Gameforge und Bigpoint machen ihr Geschäft mit dem Verkauf virtueller Güter. So können Nutzer in einem Spiel etwa ihre Figuren neu ausrüsten und zahlen dafür Kleinstbeträge von maximal 2 Euro. Zum Vergleich: Ein Konsolenspiel kostet bis zu 60 Euro, die Anschaffung einer Spielkonsole nicht eingerechnet. "Onlinespielehersteller halten die Eintrittsbarriere so niedrig wie möglich", erläutert Frank Mackenroth, Partner bei der Unternehmensberatung PricewaterhouseCoopers.
Gameforge zählt mittlerweile mehr als 100 Millionen registrierte Nutzer in 55 Ländern. Täglich kommen rund 300.000 Spieler hinzu. Im Geschäftsjahr 2008 erlöste das Unternehmen eigenen Angaben zufolge knapp 62 Mio. Euro. Zum Gewinn äußert sich Kersting nicht. Laut Bundesanzeiger beträgt er über 14 Mio. Euro.
Das vergangene Jahr lief noch besser. "Wir sind jetzt beim Umsatz im dreistelligen Millionenbereich angekommen. Wir haben unseren Umsatz mehr als verdoppelt", so Kersting. Auch die Marge habe wieder gestimmt.
Bei EA dagegen laufen die Geschäfte schlecht. Der Konzern hat allein im dritten Quartal des laufenden Geschäftsjahrs 82 Mio. $ verloren. Auch für das Gesamtjahr läuft alles auf einen Verlust hinaus.
Und während EA im vergangenen Jahr massiv Stellen abgebaut hat, stellt Gameforge weiter ein.
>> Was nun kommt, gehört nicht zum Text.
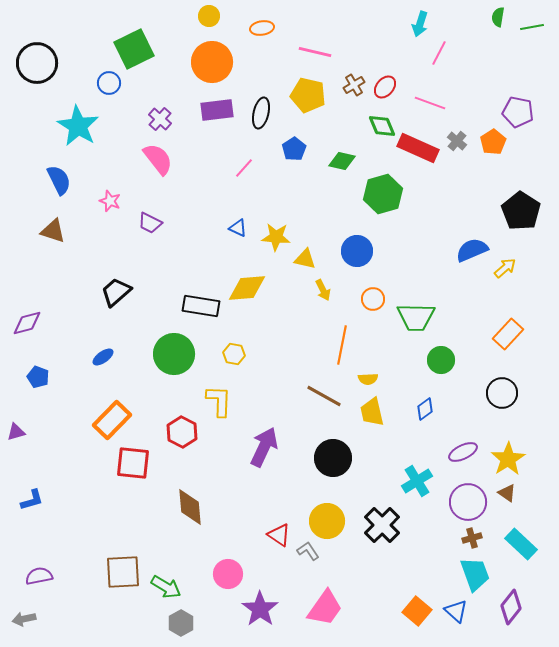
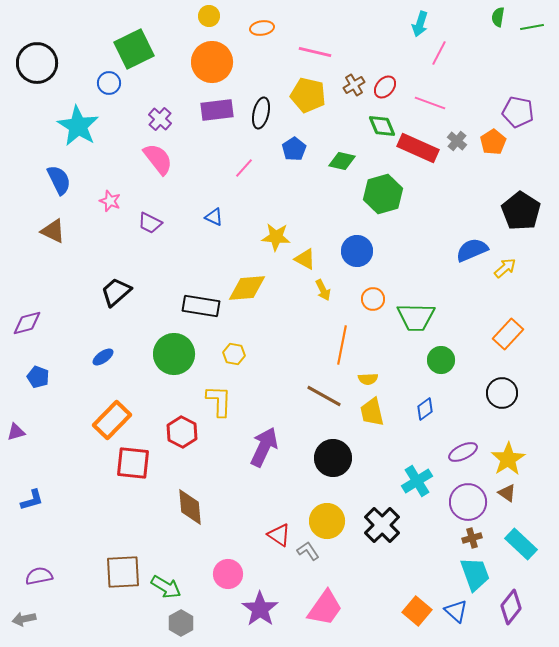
blue triangle at (238, 228): moved 24 px left, 11 px up
brown triangle at (53, 231): rotated 8 degrees clockwise
yellow triangle at (305, 259): rotated 15 degrees clockwise
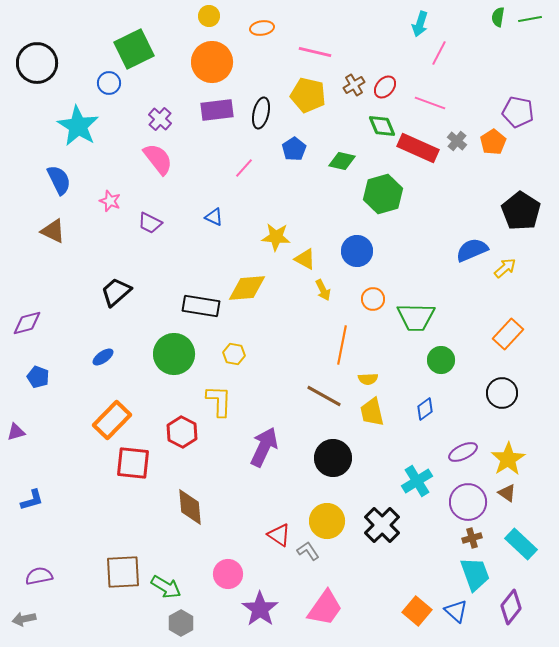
green line at (532, 27): moved 2 px left, 8 px up
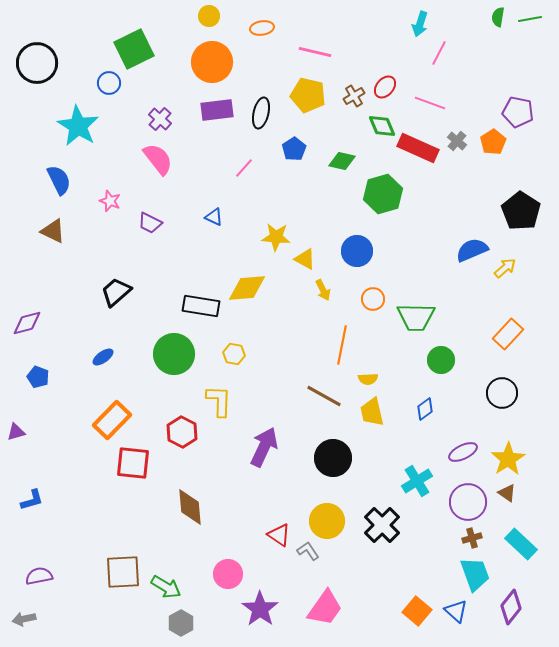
brown cross at (354, 85): moved 11 px down
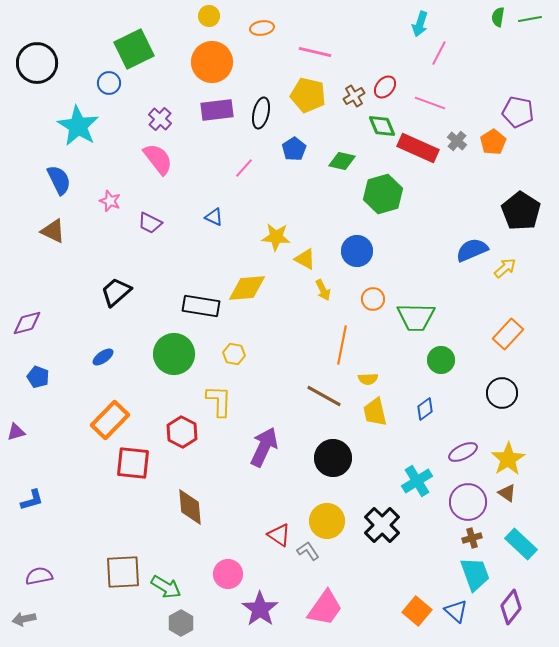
yellow trapezoid at (372, 412): moved 3 px right
orange rectangle at (112, 420): moved 2 px left
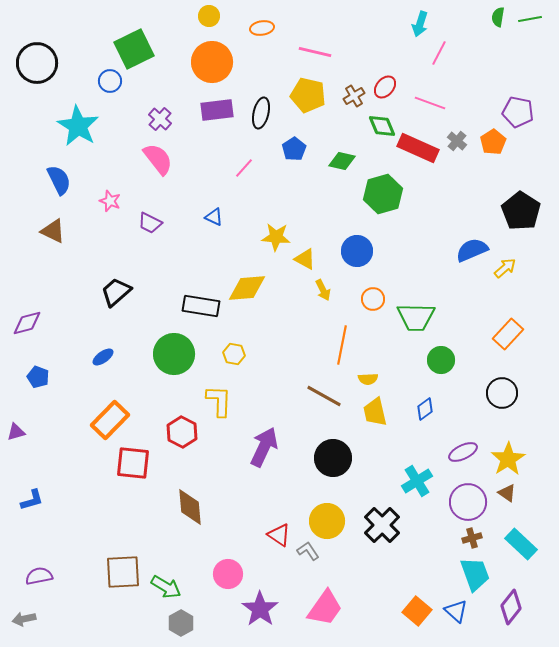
blue circle at (109, 83): moved 1 px right, 2 px up
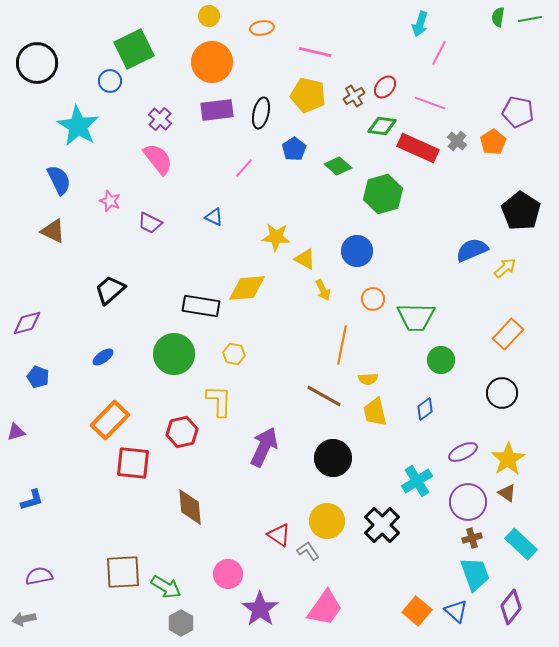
green diamond at (382, 126): rotated 60 degrees counterclockwise
green diamond at (342, 161): moved 4 px left, 5 px down; rotated 28 degrees clockwise
black trapezoid at (116, 292): moved 6 px left, 2 px up
red hexagon at (182, 432): rotated 20 degrees clockwise
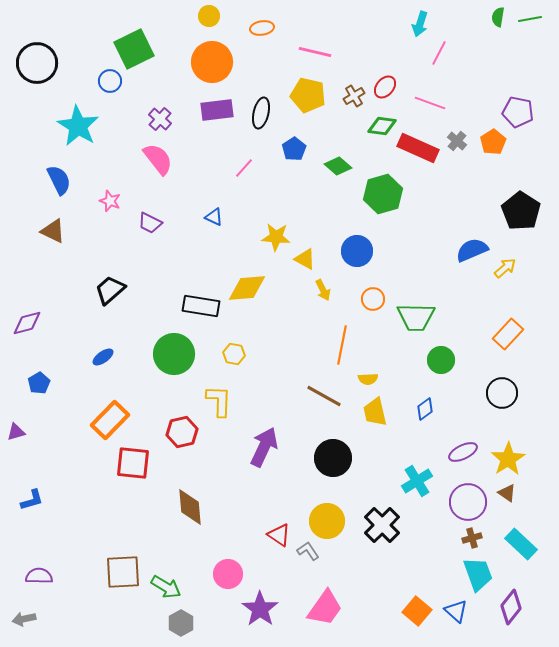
blue pentagon at (38, 377): moved 1 px right, 6 px down; rotated 20 degrees clockwise
cyan trapezoid at (475, 574): moved 3 px right
purple semicircle at (39, 576): rotated 12 degrees clockwise
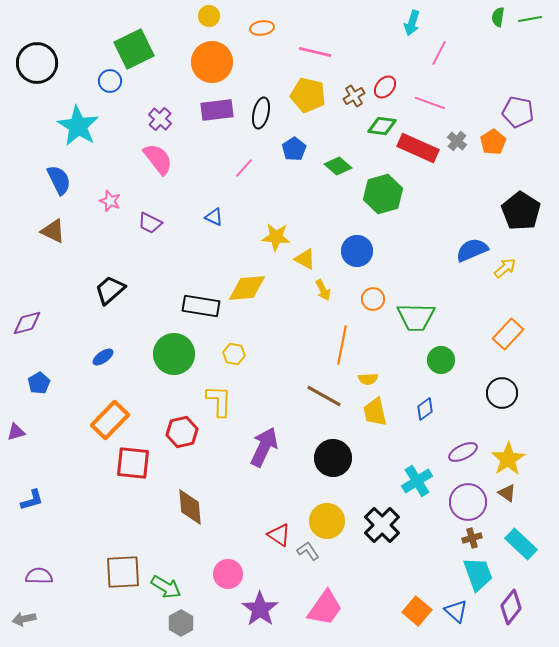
cyan arrow at (420, 24): moved 8 px left, 1 px up
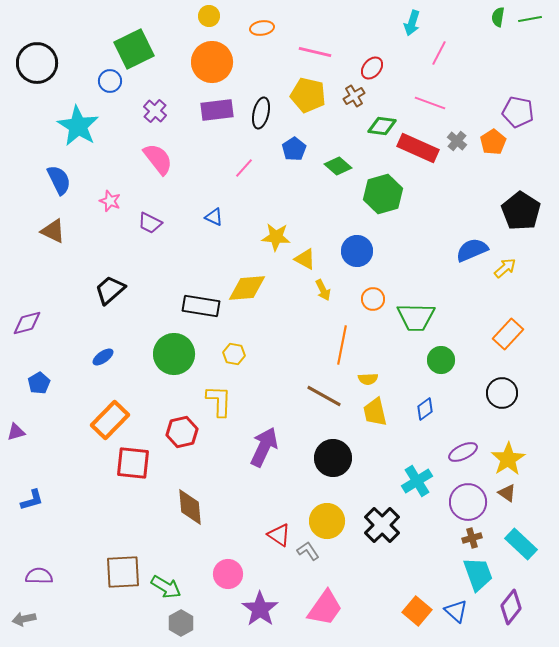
red ellipse at (385, 87): moved 13 px left, 19 px up
purple cross at (160, 119): moved 5 px left, 8 px up
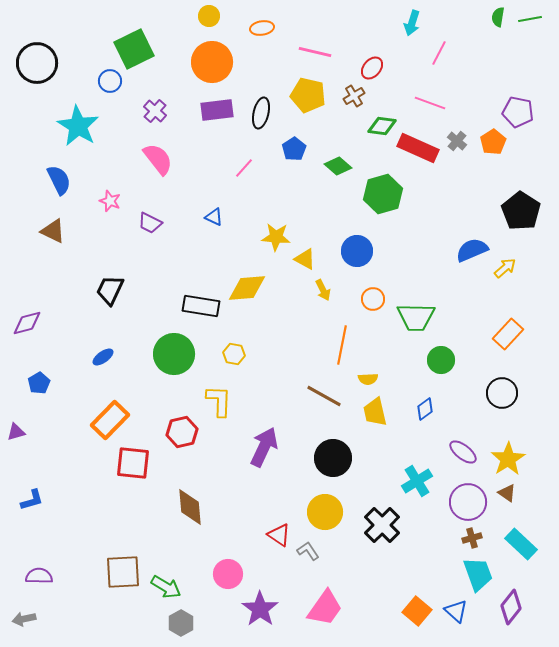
black trapezoid at (110, 290): rotated 24 degrees counterclockwise
purple ellipse at (463, 452): rotated 64 degrees clockwise
yellow circle at (327, 521): moved 2 px left, 9 px up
Derzeit beschäftigt das Unternehmen 430 Mitarbeiter. 2010 sollen noch einmal 200 Mitarbeiter hinzukommen. "Die ganzen traditionellen Spielehersteller bauen ab, und da bekommen wir viele erfahrene Mitarbeiter, die aus der Branche kommen und die genau wissen, was sie tun. Von der Erfahrung profitieren wir natürlich enorm", sagt Kersting.
Das Unternehmen hat derzeit 18 Spiele im Angebot. Künftig sollen auch Spiele hinzukommen, die auf sozialen Netzwerken wie Facebook gespielt werden können. "Da müssen wir drauf", sagt Kersting.
Sein derzeit erfolgreichstes Spiel ist "Metin" mit mehr acht Millionen aktiven Spielern in Europa. Zum Vergleich: Der Online-Kassenschlager "World of Warcraft" von Activison Blizzard hat weltweit 11,5 Millionen Nutzer. Doch während Unternehmen wie Activision bis zu 50 Mio. Euro für die Herstellung neuer Spiele ausgeben, investiert Gameforge maximal 1 Mio. Euro in ein neues Spiel. "Unser Geschäftsmodell funktioniert, und ich glaube, wir haben uns eine vernünftige Position aufgebaut. Wenn man den Markt weiterdenkt, dann ist die Wahrscheinlichkeit, dass wir der Gewinner sein werden, sehr, sehr hoch", sagt Kersting.